Only text is carried over. Reproduce the entries below exactly.
^^^^
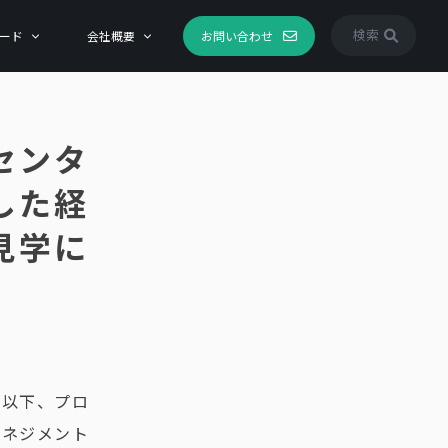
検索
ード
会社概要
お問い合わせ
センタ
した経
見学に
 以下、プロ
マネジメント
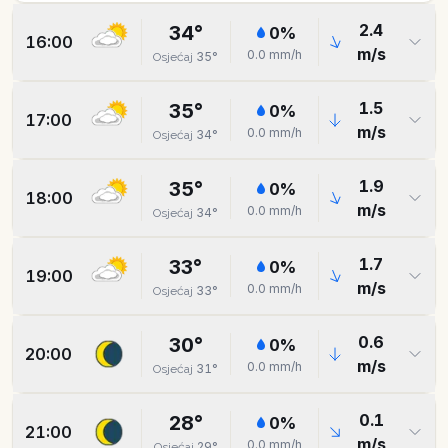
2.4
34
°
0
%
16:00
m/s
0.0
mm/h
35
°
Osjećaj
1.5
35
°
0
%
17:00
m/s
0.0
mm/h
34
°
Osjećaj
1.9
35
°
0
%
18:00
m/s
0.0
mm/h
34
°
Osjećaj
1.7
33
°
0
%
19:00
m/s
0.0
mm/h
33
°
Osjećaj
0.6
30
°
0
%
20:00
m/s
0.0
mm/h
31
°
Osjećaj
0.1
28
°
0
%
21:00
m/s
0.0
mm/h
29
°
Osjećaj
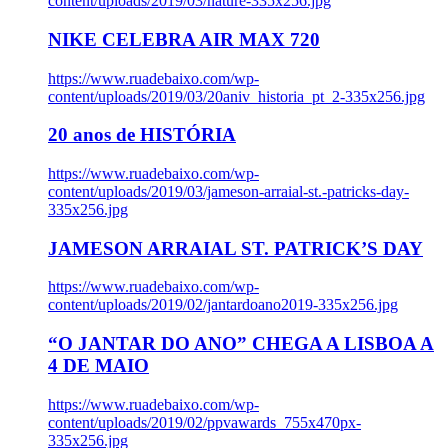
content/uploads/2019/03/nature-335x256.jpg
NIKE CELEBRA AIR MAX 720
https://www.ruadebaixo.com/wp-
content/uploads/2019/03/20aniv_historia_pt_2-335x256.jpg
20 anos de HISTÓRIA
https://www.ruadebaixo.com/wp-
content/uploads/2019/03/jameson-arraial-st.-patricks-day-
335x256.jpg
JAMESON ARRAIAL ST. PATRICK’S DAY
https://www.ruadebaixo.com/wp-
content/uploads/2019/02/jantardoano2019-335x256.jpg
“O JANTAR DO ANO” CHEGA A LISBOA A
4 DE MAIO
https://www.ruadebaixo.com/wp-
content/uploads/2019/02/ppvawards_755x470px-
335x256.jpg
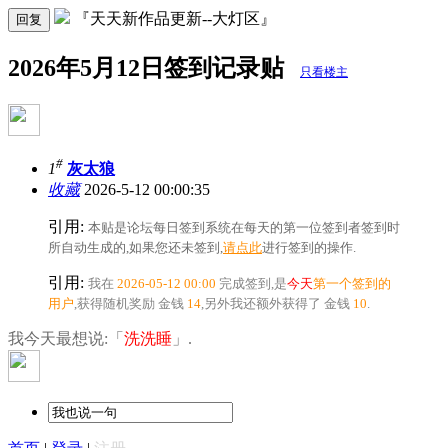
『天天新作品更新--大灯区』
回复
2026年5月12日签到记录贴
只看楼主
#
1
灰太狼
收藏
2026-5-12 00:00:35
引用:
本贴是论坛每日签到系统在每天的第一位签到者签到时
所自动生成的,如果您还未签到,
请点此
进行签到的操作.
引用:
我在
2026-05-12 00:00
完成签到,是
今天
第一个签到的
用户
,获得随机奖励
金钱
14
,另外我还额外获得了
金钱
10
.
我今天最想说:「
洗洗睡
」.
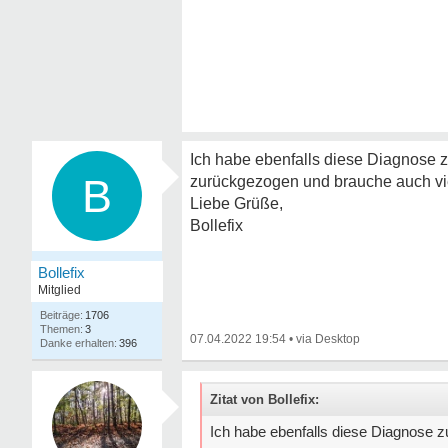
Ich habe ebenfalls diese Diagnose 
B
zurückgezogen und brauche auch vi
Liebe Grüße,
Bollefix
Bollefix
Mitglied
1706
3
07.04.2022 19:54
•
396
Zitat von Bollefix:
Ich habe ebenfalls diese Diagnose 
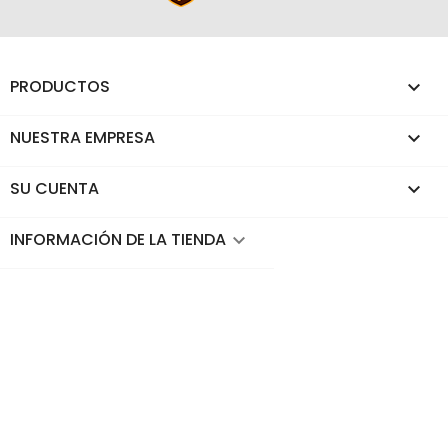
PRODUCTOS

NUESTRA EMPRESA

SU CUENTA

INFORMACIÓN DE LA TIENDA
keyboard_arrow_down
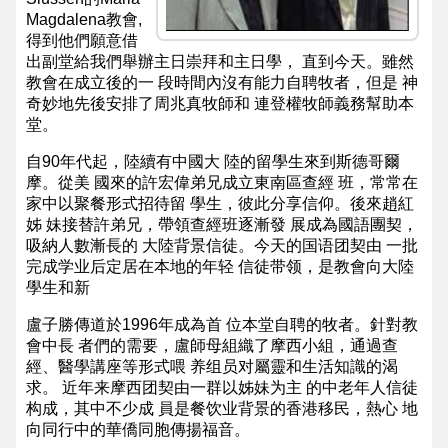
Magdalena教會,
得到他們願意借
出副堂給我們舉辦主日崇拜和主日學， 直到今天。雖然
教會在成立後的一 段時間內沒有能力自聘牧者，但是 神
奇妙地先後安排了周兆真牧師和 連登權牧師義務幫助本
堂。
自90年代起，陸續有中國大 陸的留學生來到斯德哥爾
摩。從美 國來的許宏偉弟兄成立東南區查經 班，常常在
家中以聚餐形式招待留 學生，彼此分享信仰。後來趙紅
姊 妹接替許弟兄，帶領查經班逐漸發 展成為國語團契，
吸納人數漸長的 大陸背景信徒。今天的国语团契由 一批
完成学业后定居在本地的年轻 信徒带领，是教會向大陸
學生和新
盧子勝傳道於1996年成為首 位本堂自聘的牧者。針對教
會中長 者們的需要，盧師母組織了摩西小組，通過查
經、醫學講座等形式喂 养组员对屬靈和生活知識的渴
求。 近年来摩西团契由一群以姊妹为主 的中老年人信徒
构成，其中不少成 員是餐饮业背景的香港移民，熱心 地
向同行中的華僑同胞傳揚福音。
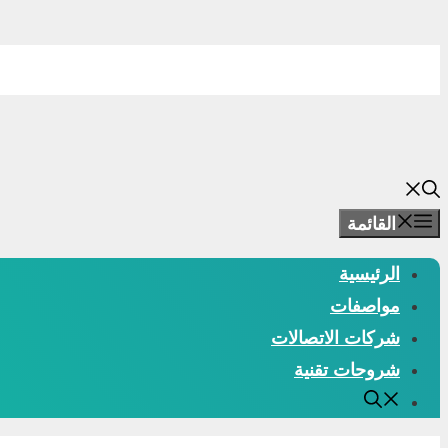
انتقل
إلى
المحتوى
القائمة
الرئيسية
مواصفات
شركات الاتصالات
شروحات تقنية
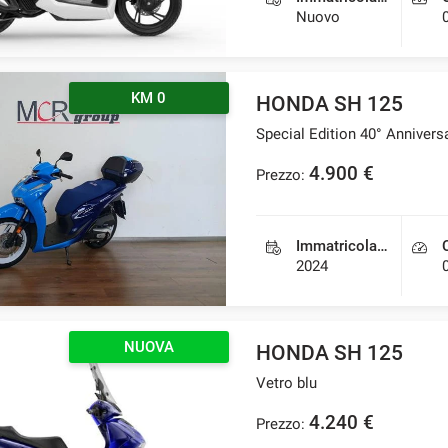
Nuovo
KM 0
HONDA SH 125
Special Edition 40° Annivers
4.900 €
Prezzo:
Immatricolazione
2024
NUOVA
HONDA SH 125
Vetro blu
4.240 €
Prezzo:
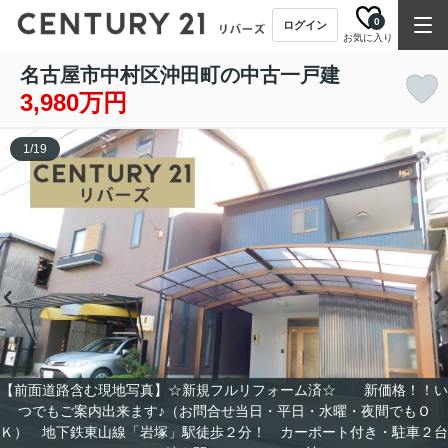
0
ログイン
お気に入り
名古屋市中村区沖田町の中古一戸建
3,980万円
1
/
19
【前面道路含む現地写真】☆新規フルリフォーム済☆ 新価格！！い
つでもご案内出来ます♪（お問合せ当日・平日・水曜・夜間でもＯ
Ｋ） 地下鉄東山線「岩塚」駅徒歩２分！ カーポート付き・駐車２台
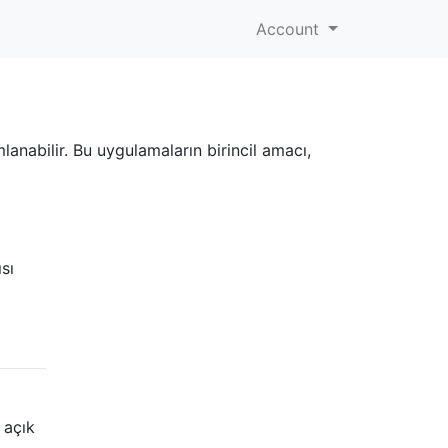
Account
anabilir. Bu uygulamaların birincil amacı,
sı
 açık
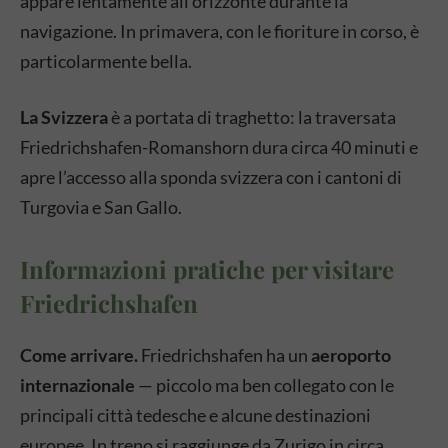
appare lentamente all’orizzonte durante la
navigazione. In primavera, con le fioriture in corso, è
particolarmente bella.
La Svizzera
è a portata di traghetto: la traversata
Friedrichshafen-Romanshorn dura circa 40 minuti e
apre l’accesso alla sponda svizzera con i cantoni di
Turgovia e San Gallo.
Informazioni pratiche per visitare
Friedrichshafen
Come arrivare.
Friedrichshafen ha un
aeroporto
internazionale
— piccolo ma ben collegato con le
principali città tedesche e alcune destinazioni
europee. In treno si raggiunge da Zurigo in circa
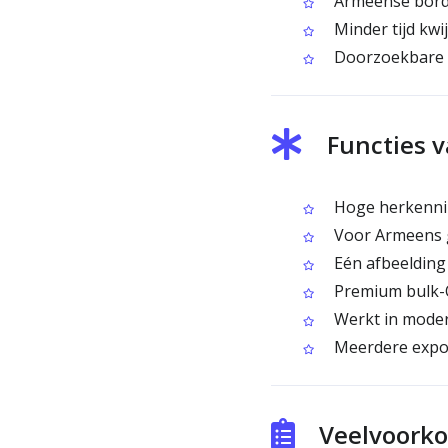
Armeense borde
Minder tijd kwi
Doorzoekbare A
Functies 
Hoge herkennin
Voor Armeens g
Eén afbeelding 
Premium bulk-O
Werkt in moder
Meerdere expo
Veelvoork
^^^^
> _Answer area_
検索
ード
会社概要
お問い合わせ
センタ
した経
見学に
 以下、プロ
マネジメント
2.4
34
°
0
%
16:00
m/s
0.0
mm/h
35
°
Osjećaj
1.5
35
°
0
%
17:00
m/s
0.0
mm/h
34
°
Osjećaj
1.9
35
°
0
%
18:00
m/s
0.0
mm/h
34
°
Osjećaj
1.7
33
°
0
%
19:00
m/s
0.0
mm/h
33
°
Osjećaj
0.6
30
°
0
%
20:00
m/s
0.0
mm/h
31
°
Osjećaj
0.1
28
°
0
%
21:00
m/s
0.0
mm/h
29
°
Osjećaj
content/uploads/2019/03/nature-335x256.jpg
NIKE CELEBRA AIR MAX 720
https://www.ruadebaixo.com/wp-
content/uploads/2019/03/20aniv_historia_pt_2-335x256.jpg
20 anos de HISTÓRIA
https://www.ruadebaixo.com/wp-
content/uploads/2019/03/jameson-arraial-st.-patricks-day-
335x256.jpg
JAMESON ARRAIAL ST. PATRICK’S DAY
https://www.ruadebaixo.com/wp-
content/uploads/2019/02/jantardoano2019-335x256.jpg
“O JANTAR DO ANO” CHEGA A LISBOA A
4 DE MAIO
https://www.ruadebaixo.com/wp-
content/uploads/2019/02/ppvawards_755x470px-
335x256.jpg
『天天新作品更新--大灯区』
回复
2026年5月12日签到记录贴
只看楼主
#
1
灰太狼
收藏
2026-5-12 00:00:35
引用:
本贴是论坛每日签到系统在每天的第一位签到者签到时
所自动生成的,如果您还未签到,
请点此
进行签到的操作.
引用:
我在
2026-05-12 00:00
完成签到,是
今天
第一个签到的
用户
,获得随机奖励
金钱
14
,另外我还额外获得了
金钱
10
.
我今天最想说:「
洗洗睡
」.
Ich habe ebenfalls diese Diagnose 
B
zurückgezogen und brauche auch vi
Liebe Grüße,
Bollefix
Bollefix
Mitglied
1706
3
07.04.2022 19:54
•
396
Zitat von Bollefix:
Ich habe ebenfalls diese Diagnose 
PRODUCTOS

NUESTRA EMPRESA

SU CUENTA

INFORMACIÓN DE LA TIENDA
keyboard_arrow_down
Magdalena教會,
得到他們願意借
出副堂給我們舉辦主日崇拜和主日學， 直到今天。雖然
教會在成立後的一 段時間內沒有能力自聘牧者，但是 神
奇妙地先後安排了周兆真牧師和 連登權牧師義務幫助本
堂。
自90年代起，陸續有中國大 陸的留學生來到斯德哥爾
摩。從美 國來的許宏偉弟兄成立東南區查經 班，常常在
家中以聚餐形式招待留 學生，彼此分享信仰。後來趙紅
姊 妹接替許弟兄，帶領查經班逐漸發 展成為國語團契，
吸納人數漸長的 大陸背景信徒。今天的国语团契由 一批
完成学业后定居在本地的年轻 信徒带领，是教會向大陸
學生和新
盧子勝傳道於1996年成為首 位本堂自聘的牧者。針對教
會中長 者們的需要，盧師母組織了摩西小組，通過查
經、醫學講座等形式喂 养组员对屬靈和生活知識的渴
求。 近年来摩西团契由一群以姊妹为主 的中老年人信徒
构成，其中不少成 員是餐饮业背景的香港移民，熱心 地
向同行中的華僑同胞傳揚福音。
انتقل
إلى
المحتوى
القائمة
الرئيسية
مواصفات
شركات الاتصالات
شروحات تقنية
Nuovo
KM 0
HONDA SH 125
Special Edition 40° Annivers
4.900 €
Prezzo:
Immatricolazione
2024
NUOVA
HONDA SH 125
Vetro blu
4.240 €
Prezzo:
0
ログイン
お気に入り
名古屋市中村区沖田町の中古一戸建
3,980万円
1
/
19
【前面道路含む現地写真】☆新規フルリフォーム済☆ 新価格！！い
つでもご案内出来ます♪（お問合せ当日・平日・水曜・夜間でもＯ
Ｋ） 地下鉄東山線「岩塚」駅徒歩２分！ カーポート付き・駐車２台
Account
anabilir. Bu uygulamaların birincil amacı,
sı
 açık
appare lentamente all’orizzonte durante la
navigazione. In primavera, con le fioriture in corso, è
particolarmente bella.
La Svizzera
è a portata di traghetto: la traversata
Friedrichshafen-Romanshorn dura circa 40 minuti e
apre l’accesso alla sponda svizzera con i cantoni di
Turgovia e San Gallo.
Informazioni pratiche per visitare
Friedrichshafen
Come arrivare.
Friedrichshafen ha un
aeroporto
internazionale
— piccolo ma ben collegato con le
principali città tedesche e alcune destinazioni
europee. In treno si raggiunge da Zurigo in circa
Armeense borde
Minder tijd kwi
Doorzoekbare A
Functies 
Hoge herkennin
Voor Armeens g
Eén afbeelding 
Premium bulk-O
Werkt in moder
Meerdere expo
Veelvoork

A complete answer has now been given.